During a transaction the old pages and the new pages will both be present
at some point no matter what mode is used.  Consequently you should expect
maximum usage to be around the size of your existing data plus twice the
size of the changes you are undertaking while usage outside of a
transaction will be roughly existing data plus changes.

Worst case would be something like changing a value on every single page.
 Best case would be adding new data with no indices.

> It says in the documentation: 1000 pages. How big is a page?

1kb default.

  http://www.sqlite.org/pragma.html#pragma_page_size

> Also, does WAL has any (significant) memory consumption (per
> connection/thead, or dependent on the WAL file size)?

There is some but not really significant.

> 2. I'm guessing a SQLite cache (connection private 
> [SQLITE_OPEN_PRIVATECACHE] or shared [SQLITE_OPEN_SHAREDCACHE]) is
> stored in memory only (i.e. not on the disk), right? What's its size in
> memory? Or, on what factors does this size depend on?
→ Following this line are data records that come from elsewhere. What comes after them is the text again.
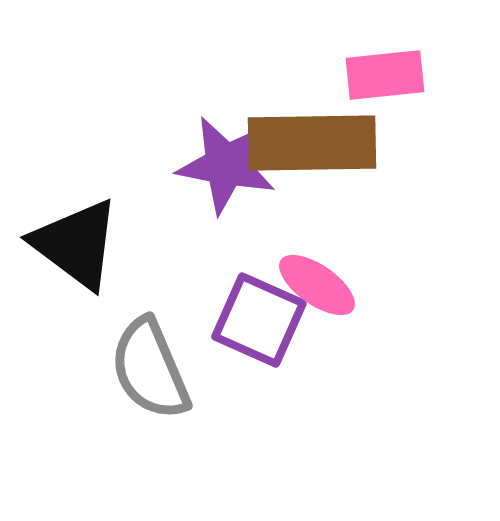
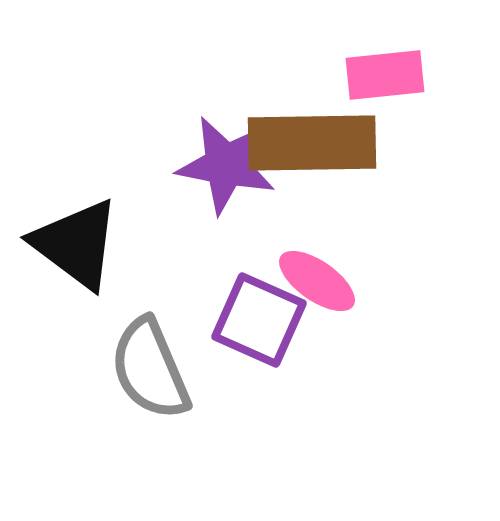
pink ellipse: moved 4 px up
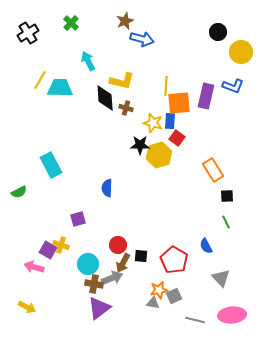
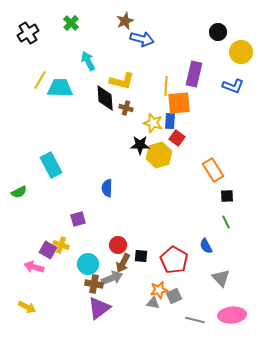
purple rectangle at (206, 96): moved 12 px left, 22 px up
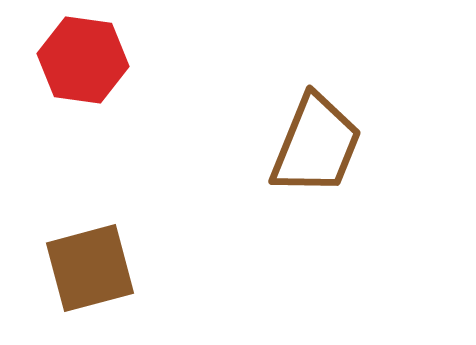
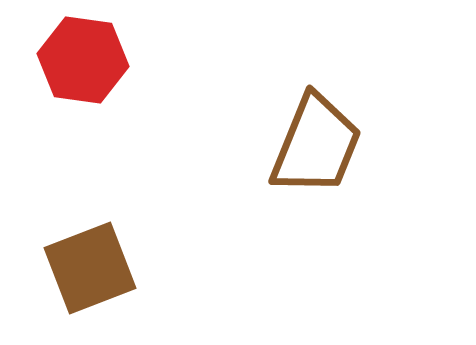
brown square: rotated 6 degrees counterclockwise
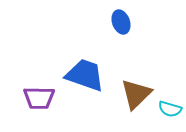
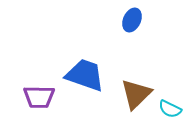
blue ellipse: moved 11 px right, 2 px up; rotated 45 degrees clockwise
purple trapezoid: moved 1 px up
cyan semicircle: rotated 10 degrees clockwise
SharedCache is about sharing the cache memory between connections in the
same process.  It is unlikely you'll ever want to do this, or even benefit
from it if you did use it.  The default cache size is 2MB from sqlite.org
- - I haven't checked to see what value Android changed it to.

Many of the system apps, and a lot of others apps are using SQLite behind
the scenes.  You are not the first developer by a long shot.  Remember
that the first Android phones allocated 16MB per process for everything.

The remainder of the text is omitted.